Virgin Media is to extend its cable network to an extra 4m homes and businesses in a significant challenge to BT.
US-owned Virgin Media, part of Europe’s largest cable network, announced on Friday it is planning to extend its reach from 12.6m premises to 17m – almost two-thirds of UK households.
Known as Project Lightning, the plan will take five years to complete, says the company, and is the biggest challenge so far to the virtual monopoly of BT’s network outside large cities.
Virgin, owned by Liberty Global, will invest an extra £3bn in the project, mainly financed through borrowing. It will create 6,000 jobs and apprenticeships in what the company claims is the single largest investment in digital infrastructure in the UK for more than a decade.
As BT ploughs billions into buying a mobile network and Premier League football rights, rivals are beginning to encroach on its broadband infrastructure dominance. Virgin’s build will concentrate on suburbs, and filling gaps in its coverage of towns and cities, rather than rural areas.
Sky and TalkTalk are piloting a superfast network that brings optic fibre all the way to the doorstep in York. It successful, they plan to extend the venture to the UK’s second-tier cities.
The move also comes as BT, Sky and TalkTalk have in recent months added mobile services to their existing offers of home phone, broadband and TV to compete on four fronts – a so-called “quad play” offering.
In a statement, Virgin said: “The UK is the world’s most internet-based major economy (Source: Ofcom). Broadband infrastructure, and the services offered over it, will be increasingly central to the country’s growth over the coming decades.”
The cash invested by Virgin tops the £2.5bn spent by BT on rolling out fibre to the street cabinet to two-thirds of UK premises, and its larger than is £700m budget for bringing superfast internet to rural premises via the BDUK project, which is being co-funded by local and central government.
BT’s fibre roll out, however, has benefitted rivals like TalkTalk which rent space on its network. Virgin does not open its cables to other broadband retailers.
The new digital investment could add £8bn of value to the UK economy and to consumers, according to analysis by economic consultancy Oxera.
The prime minister, David Cameron, said: “These 6,000 new jobs and apprenticeships will mean financial security and economic peace of mind for thousands more hardworking families across the country.
“Together with this government’s rollout of superfast broadband, which has now reached more than 2m UK homes and businesses, this additional private investment will create more opportunities for people and businesses, further boosting our digital economy.”

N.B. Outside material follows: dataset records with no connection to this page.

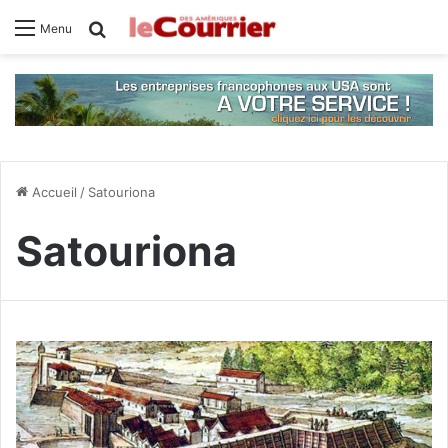
Rechercher
Menu
Accueil
/
Satouriona
Satouriona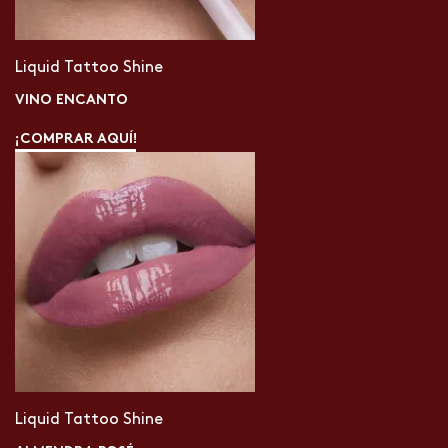
Liquid Tattoo Shine
VINO ENCANTO
¡COMPRAR AQUÍ!
Liquid Tattoo Shine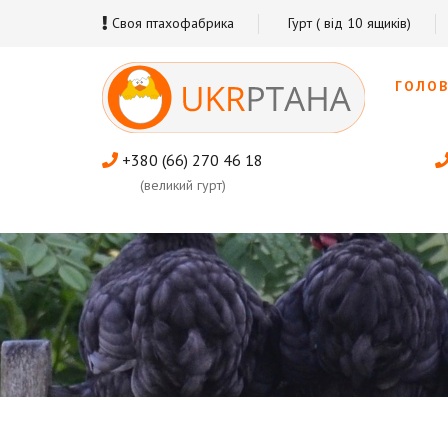
Своя птахофабрика
Гурт ( від 10 ящиків)
ГОЛО
+380 (66) 270 46 18
(великий гурт)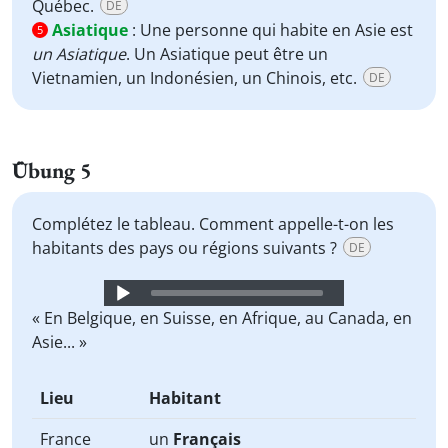
Québec.
DE
Asiatique
:
Une personne qui habite en Asie est
5
un Asiatique
. Un Asiatique peut être un
Vietnamien, un Indonésien, un Chinois, etc.
DE
Übung 5
Complétez le tableau. Comment appelle-t-on les
habitants des pays ou régions suivants ?
DE
Audio
Player
« En Belgique, en Suisse, en Afrique, au Canada, en
Asie... »
Lieu
Habitant
France
un
Français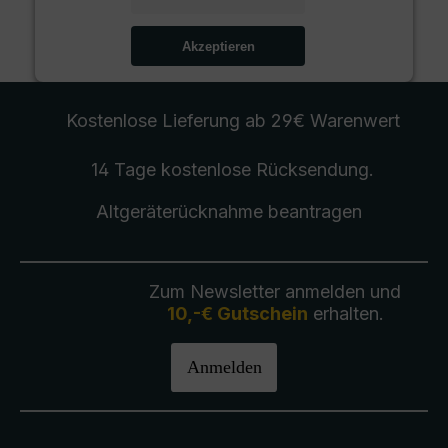
Akzeptieren
Kostenlose Lieferung
ab 29€ Warenwert
14 Tage kostenlose
Rücksendung
.
Altgeräterücknahme
beantragen
Zum Newsletter anmelden und
10,-€ Gutschein
erhalten.
Anmelden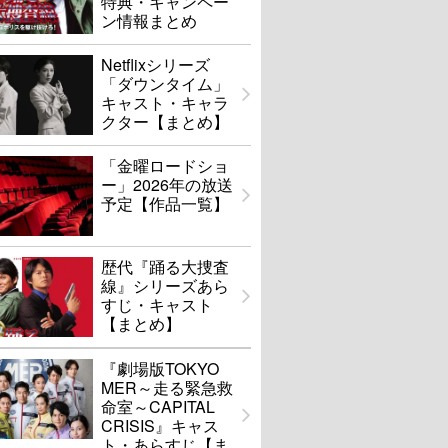
特典・キャンペー
ン情報まとめ
Netflixシリーズ
「ダウンタイム」
キャスト・キャラ
クター【まとめ】
「金曜ロードショ
ー」2026年の放送
予定【作品一覧】
歴代『踊る大捜査
線』シリーズあら
すじ・キャスト
【まとめ】
『劇場版TOKYO
MER～走る緊急救
命室～CAPITAL
CRISIS』キャス
ト・あらすじ【ま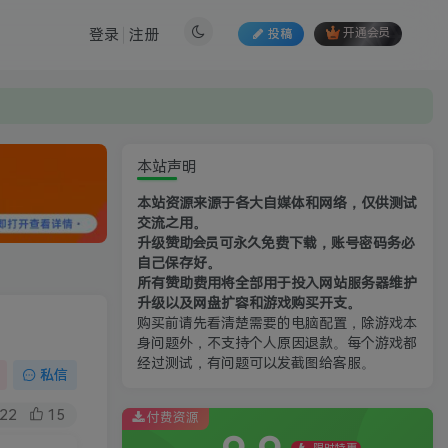
登录
注册
投稿
开通会员
本站声明
本站资源来源于各大自媒体和网络，仅供测试
交流之用。
升级赞助会员可永久免费下载，账号密码务必
自己保存好。
所有赞助费用将全部用于投入网站服务器维护
升级以及网盘扩容和游戏购买开支。
购买前请先看清楚需要的电脑配置，除游戏本
身问题外，不支持个人原因退款。每个游戏都
经过测试，有问题可以发截图给客服。
私信
22
15
付费资源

Households connecting to Virgin Media for the first time will get speeds of up to 152Mb, twice as fast as the best speeds available from BT, TalkTalk and Sky.

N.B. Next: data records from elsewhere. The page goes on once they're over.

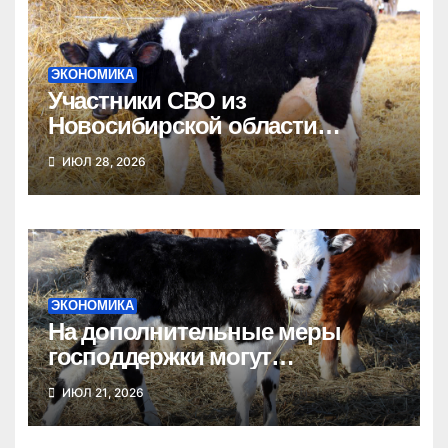
ЭКОНОМИКА
Участники СВО из
Новосибирской области
получат гранты на развитие
ИЮЛ 28, 2026
агробизнеса
ЭКОНОМИКА
На дополнительные меры
господдержки могут
рассчитывать новосибирские
ИЮЛ 21, 2026
фермеры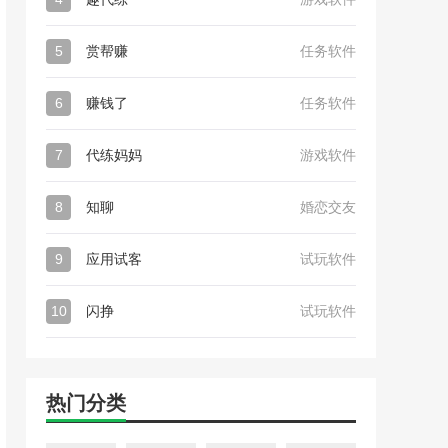
5
赏帮赚
任务软件
6
赚钱了
任务软件
7
代练妈妈
游戏软件
8
知聊
婚恋交友
9
应用试客
试玩软件
10
闪挣
试玩软件
热门分类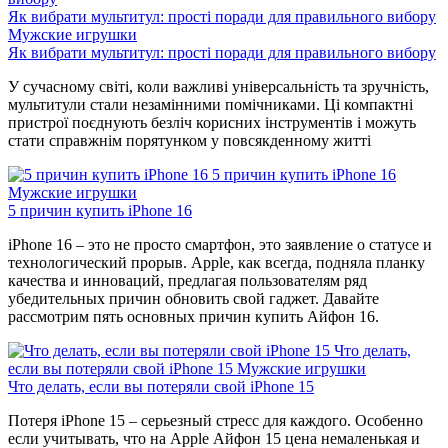
Як вибрати мультитул: прості поради для правильного вибору
Мужские игрушки
Як вибрати мультитул: прості поради для правильного вибору
У сучасному світі, коли важливі універсальність та зручність,
мультитули стали незамінними помічниками. Ці компактні
пристрої поєднують безліч корисних інструментів і можуть
стати справжнім порятунком у повсякденному житті
5 причин купить iPhone 16
Мужские игрушки
5 причин купить iPhone 16
iPhone 16 – это не просто смартфон, это заявление о статусе и
технологический прорыв. Apple, как всегда, подняла планку
качества и инноваций, предлагая пользователям ряд
убедительных причин обновить свой гаджет. Давайте
рассмотрим пять основных причин купить Айфон 16.
Что делать,
если вы потеряли свой iPhone 15
Мужские игрушки
Что делать, если вы потеряли свой iPhone 15
Потеря iPhone 15 – серьезный стресс для каждого. Особенно
если учитывать, что на Apple Айфон 15 цена немаленькая и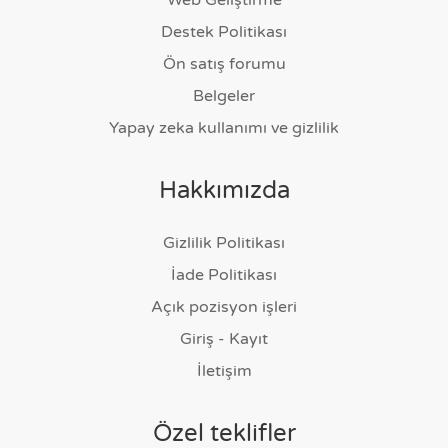
Web Geliştirme
Destek Politikası
Ön satış forumu
Belgeler
Yapay zeka kullanımı ve gizlilik
Hakkımızda
Gizlilik Politikası
İade Politikası
Açık pozisyon işleri
Giriş - Kayıt
İletişim
Özel teklifler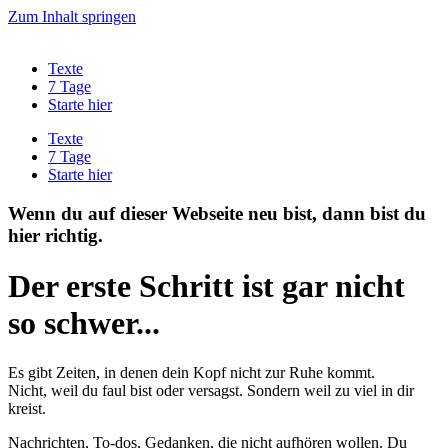
Zum Inhalt springen
Texte
7 Tage
Starte hier
Texte
7 Tage
Starte hier
Wenn du auf dieser Webseite neu bist, dann bist du
hier richtig.​
Der erste Schritt ist gar nicht
so schwer...
Es gibt Zeiten, in denen dein Kopf nicht zur Ruhe kommt.
Nicht, weil du faul bist oder versagst. Sondern weil zu viel in dir
kreist.
Nachrichten, To-dos, Gedanken, die nicht aufhören wollen. Du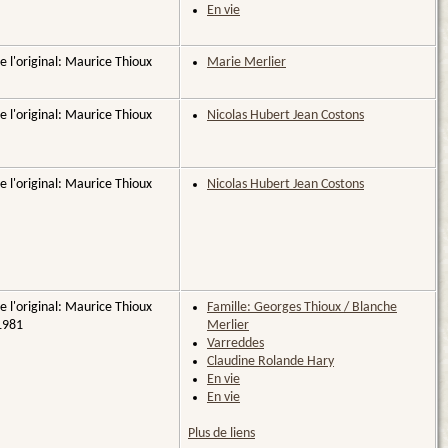
En vie
e l'original: Maurice Thioux
Marie Merlier
e l'original: Maurice Thioux
Nicolas Hubert Jean Costons
e l'original: Maurice Thioux
Nicolas Hubert Jean Costons
e l'original: Maurice Thioux
Famille: Georges Thioux / Blanche
1981
Merlier
Varreddes
Claudine Rolande Hary
En vie
En vie
Plus de liens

Network expansion will be prioritised according to demand from households and companies, with a focus on areas closest to Virgin Media’s existing network.
“Millions of homes and businesses will soon be able to benefit for the first time from broadband speeds at least twice as fast as those available from the other major providers,” said Virgin’s chief executive, Tom Mockridge. “Consumers and business owners who want to make the switch to better broadband speeds now have an alternative.”

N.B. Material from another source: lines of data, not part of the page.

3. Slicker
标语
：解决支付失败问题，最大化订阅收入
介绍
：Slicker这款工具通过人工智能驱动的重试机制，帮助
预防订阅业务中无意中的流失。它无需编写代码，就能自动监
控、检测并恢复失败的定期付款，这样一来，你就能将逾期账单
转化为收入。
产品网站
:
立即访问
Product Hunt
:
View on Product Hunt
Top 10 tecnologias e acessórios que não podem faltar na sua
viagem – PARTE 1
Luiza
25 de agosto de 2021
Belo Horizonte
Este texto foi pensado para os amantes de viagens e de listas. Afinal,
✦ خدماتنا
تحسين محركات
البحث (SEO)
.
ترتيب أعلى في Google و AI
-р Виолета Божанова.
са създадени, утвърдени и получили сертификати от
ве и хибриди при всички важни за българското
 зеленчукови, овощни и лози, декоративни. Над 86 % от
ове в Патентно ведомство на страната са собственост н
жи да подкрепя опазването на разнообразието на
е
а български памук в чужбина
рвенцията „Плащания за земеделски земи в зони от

The company is asking communities who want better connectivity to register their interest at virginmedia.com/cablemystreet.
Broadband expert Ewan Taylor-Gibson, from comparison site uSwitch.com, said: “Virgin Media’s hefty cash injection will have a marked impact on UK broadband infrastructure, benefiting consumers and creating jobs in the process. More competition and faster speeds can only be a good thing for Brits.
“Almost two-thirds of broadband users now consider themselves heavy or moderate internet users, so the need for superfast speeds is becoming all the more urgent.”
However, he sounded a note of warning about Virgin’s plans.
“The devil is in the detail. Virgin Media will focus its expansion in areas closest to its existing network, based on consumer and business demand. This could mean rural customers are knocked down the priority list if there aren’t enough residents in remote areas.”